It's been a while since I announced a restart of sysbench development. Even though I failed to report my progress on sysbench 1.0 and even announce the release here in the blog (yes, I'm a pretty lousy blogger), there have been a lot of things going on behind the scenes.

First of all, sysbench 1.0 was released a couple of months ago with impressive performance and scalability improvements, some interesting new features, and recently added fully automated packaging, with automation powered by Travis CI and packpack, and packages being hosted by packagecloud.

On the performance and scalability side of things, most improvements were made possible by replacing plain, interpreted Lua with LuaJIT, removing and optimizing locks on critical code paths with help from the ConcurrencyKit library and refactoring Lua API provided by sysbench itself.

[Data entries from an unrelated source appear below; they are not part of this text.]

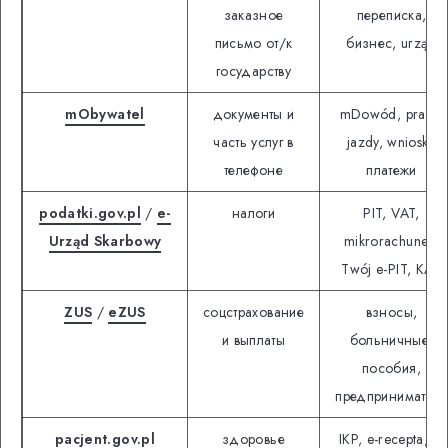
заказное
переписка,
письмо от/к
бизнес, urząd
государству
mObywatel
документы и
mDowód, prawa
часть услуг в
jazdy, wnioski,
телефоне
платежи
podatki.gov.pl
/
e-
налоги
PIT, VAT,
Urząd Skarbowy
mikrorachunek,
Twój e-PIT, KAS
ZUS
/
eZUS
соцстрахование
взносы,
и выплаты
больничные,
пособия,
предприниматель
pacjent.gov.pl
здоровье
IKP, e-recepta, e-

New feature highlights in sysbench 1.0 include:

  • simplified command line syntax
  • latency histograms
  • extended SQL API
  • error and report hooks
  • custom and parallel commands in Lua scripts

But there are even more improvements and refactoring under the hood which do not (yet) manifest themselves as user-visible changes. My goal for sysbench 1.0 was to create a base for a universal benchmark framework, paving the way for new features like custom workloads, NoSQL support, benchmark automation, OS tuning and results aggregation/visualization/publishing implemented as dynamically installed modules on top of sysbench.

If that sounds interesting and you are going to Percona Live Santa Clara 2017 next week, I will be talking about all those points in a bit more detail in my talk titled “sysbench 1.0: teaching an old dog new tricks”. I'd like to hear about your experience with sysbench and will be happy to answer questions!